White House Chief of Staff Mark Meadows said in a Politico Live interview the option was on the table if lawmakers don’t design and pass another economic relief package.
“We’ve got four executive actions that actually the president took, we’re going to take a few others,” Meadows said. “Because if Congress is not going to work, this president is going to get to work and solve some problems. So hopefully we can help out the airlines and keep some of those employees from being furloughed.”
Meadows’ comments come a day after American Airlines announced it would furlough 19,000 workers on October 1 unless the federal government provided significantly more relief funds. Delta also said 1,900 pilots would be furloughed absent additional aid.
It’s not immediately clear what authority the White House could draw from to target federal aid to a specific industry, nor where federal funding would come from. The White House did not immediately respond to a request for comment.
Sara Nelson, international president of the Association of Flight Attendants-CWA, wrote on Twitter that Congress needed to step in with additional legislation, and executive orders wouldn’t provide enough aid to shore up battered airlines.
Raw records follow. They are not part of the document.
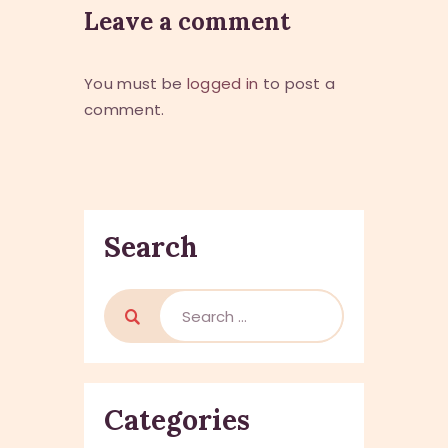
Leave a comment
You must be
logged in
to post a
comment.
Search
Search
for:
Categories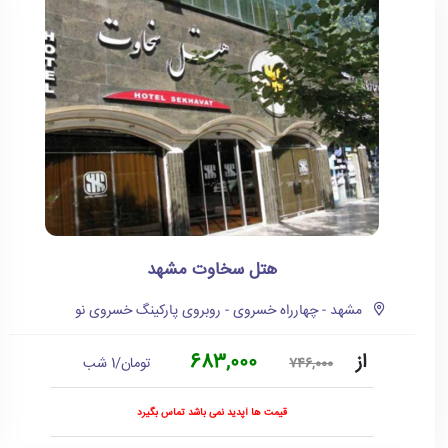
هتل سخاوت مشهد
مشهد - چهارراه خسروی - روبروی پارکینگ خسروی نو
از
683,000
تومان/1 شب
746,000
قیمت ها آپدید نمی باشد تماس بگیرد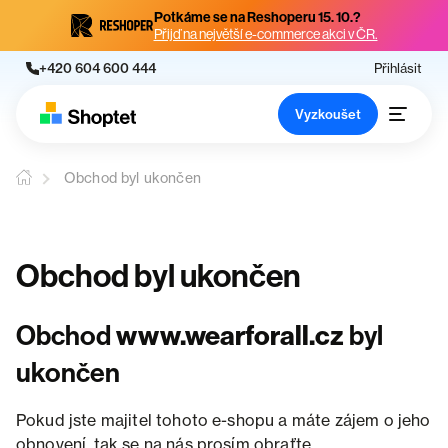
Potkáme se na Reshoperu 15. 10.?
Přijď na největší e-commerce akci v ČR.
+420 604 600 444
Přihlásit
Vyzkoušet
Obchod byl ukončen
Obchod byl ukončen
Obchod
www.wearforall.cz
byl
ukončen
Pokud jste majitel tohoto e-shopu a máte zájem o jeho
obnovení, tak se na nás prosím obraťte.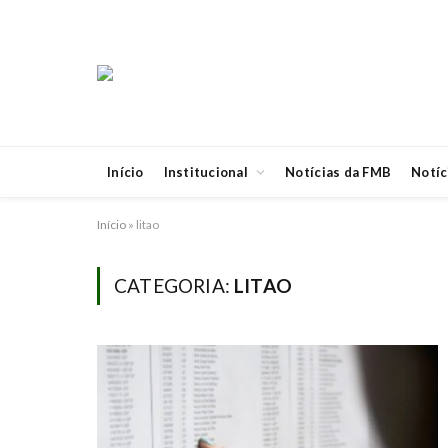
Início
Institucional
Notícias da FMB
Notíc
Início
»
litao
CATEGORIA:
LITAO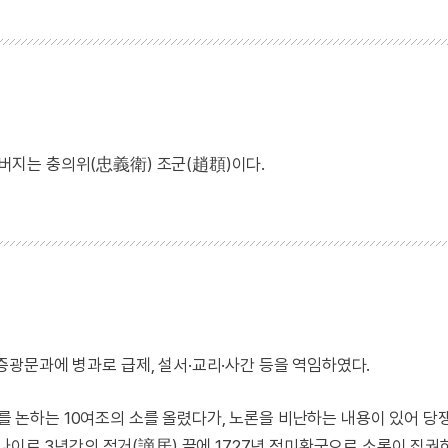
 아버지는 충의위(忠義衛) 조군(趙頵)이다.
년 증광문과에 병과로 급제, 설서·교리·사간 등을 역임하였다.
해를 논하는 10여조의 소를 올렸다가, 노론을 비난하는 내용이 있어 당
나이로 3년간의 적거(謫居) 끝에 1727년 정미환국으로 소론이 집권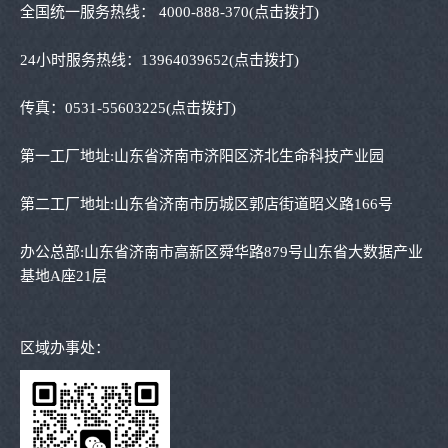
全国统一服务热线：
4000-888-370
(点击拨打)
24小时服务热线：
13964039652
(点击拨打)
传真：
0531-55603225
(点击拨打)
第一工厂地址:山东省济南市济阳区济北生命科技产业园
第二工厂地址:山东省济南市历城区郭店街道昭义路166号
办公总部:山东省济南市高新区舜华路879号山东省大数据产业
基地A座21层
区域办事处：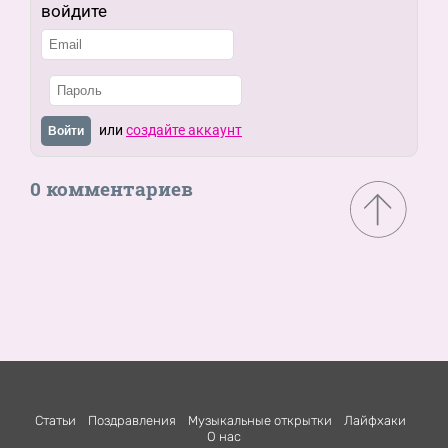
войдите
или
создайте аккаунт
Войти
0 комментариев
Статьи
Поздравления
Музыкальные открытки
Лайфхаки
О нас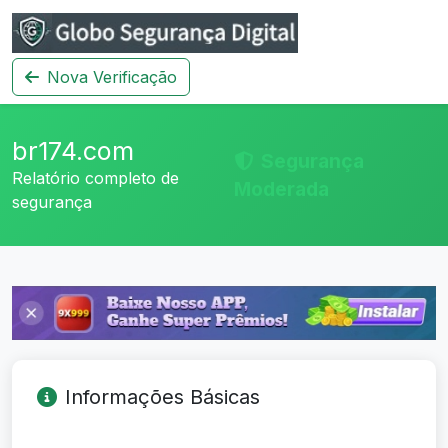
Nova Verificação
br174.com
Segurança
Relatório completo de
Moderada
segurança
Informações Básicas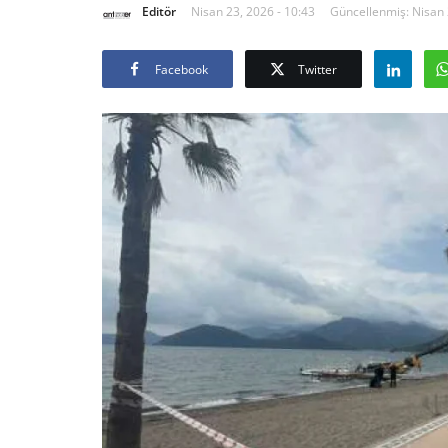
Editör
Nisan 23, 2026 - 10:43
Güncellenmiş: Nisan 
Facebook
Twitter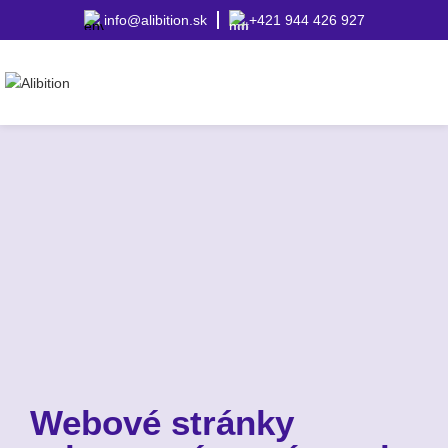
info@alibition.sk
+421 944 426 927
Webové stránky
Under the CARES Act in March, airlines received $US50 billion in bailout funds. Half of the aid was conditioned on keeping workers employed through Sept. 30. But the ongoing pandemic has decimated the industry, prompting a steep fall in airline travel and revenues.
Negotiations over another stimulus package between the White House and top congressional Democrats collapsed earlier this month amid fierce disagreements over the amount of federal spending needed to keep the economy afloat.
It led President Donald Trump to sign executive actions to bolster aid to the unemployed as well as enact a payroll-tax holiday. However, the orders have yielded limited relief.
States are slowly implementing a $US300 boost in unemployment benefits. Many businesses are also signalling they would keep withholding payroll taxes from workers.